GWC’s Commitment to Theological Education in Africa

In 2023, the GWC board adopted a fresh iteration of the GWC strategic vision, which will be in effect for the next five years. Below is a bulleted summary of the seven pillars of that vision, with the overall focus being to build up theological education in Africa.

As I’ve said, this vision and plan has seven pillars. These can be arranged into three broad areas: leadership development, educational reach, and internal cohesion.
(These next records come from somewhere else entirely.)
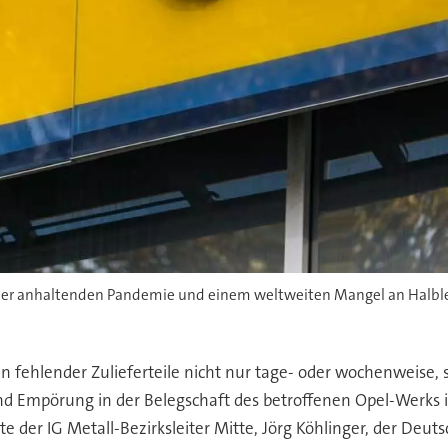
 der anhaltenden Pandemie und einem weltweiten Mangel an Halblei
n fehlender Zulieferteile nicht nur tage- oder wochenweise,
Empörung in der Belegschaft des betroffenen Opel-Werks in E
te der IG Metall-Bezirksleiter Mitte, Jörg Köhlinger, der Deut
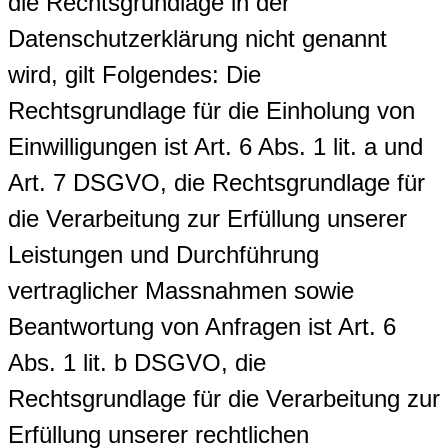
die Rechtsgrundlage in der
Datenschutzerklärung nicht genannt
wird, gilt Folgendes: Die
Rechtsgrundlage für die Einholung von
Einwilligungen ist Art. 6 Abs. 1 lit. a und
Art. 7 DSGVO, die Rechtsgrundlage für
die Verarbeitung zur Erfüllung unserer
Leistungen und Durchführung
vertraglicher Massnahmen sowie
Beantwortung von Anfragen ist Art. 6
Abs. 1 lit. b DSGVO, die
Rechtsgrundlage für die Verarbeitung zur
Erfüllung unserer rechtlichen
Below, I’ll say a little about each pillar, which is located under their appropriate headers.

Leadership Development

Faculty: GWC aims to continue building a faculty team that seeks its theological unity in Reformed and Evangelical belief, shaped by the deep conviction that there is no other source of God’s revelation outside of the Bible.
Graduates: The goal is to equip future leaders with the ability to interpret and apply Scripture effectively within the context of 21st-century Africa, remaining faithful to Evangelical doctrine while addressing contemporary needs.

Educational Reach

Collaboration: GWC seeks to partner with individuals and organisations committed to strengthening and sustaining theological education across Africa.
Online Expansion: Our strategy emphasises expanding GWC’s reach by offering online courses and making theological education more accessible across Africa.
Thought Leadership: GWC aspires to be a leading voice on theological issues and contribute to critical conversations within the African church, including matters of theological pedagogy.

Internal Cohesion

Harnessing Technology: GWC recognises the power of technology to streamline administration and enrich student learning, but at the same time, wishes to preserve the value of time-honoured teaching practices.

Vibrant College Community: We aspire to build a strong, united college community that includes faculty, staff, and students. This fosters collaboration and a shared sense of purpose.

By focusing on these three broad areas in fresh ways, GWC seeks to continue playing a significant role in equipping future generations of African Christian leaders and shaping theological education for the continent’s varied contexts.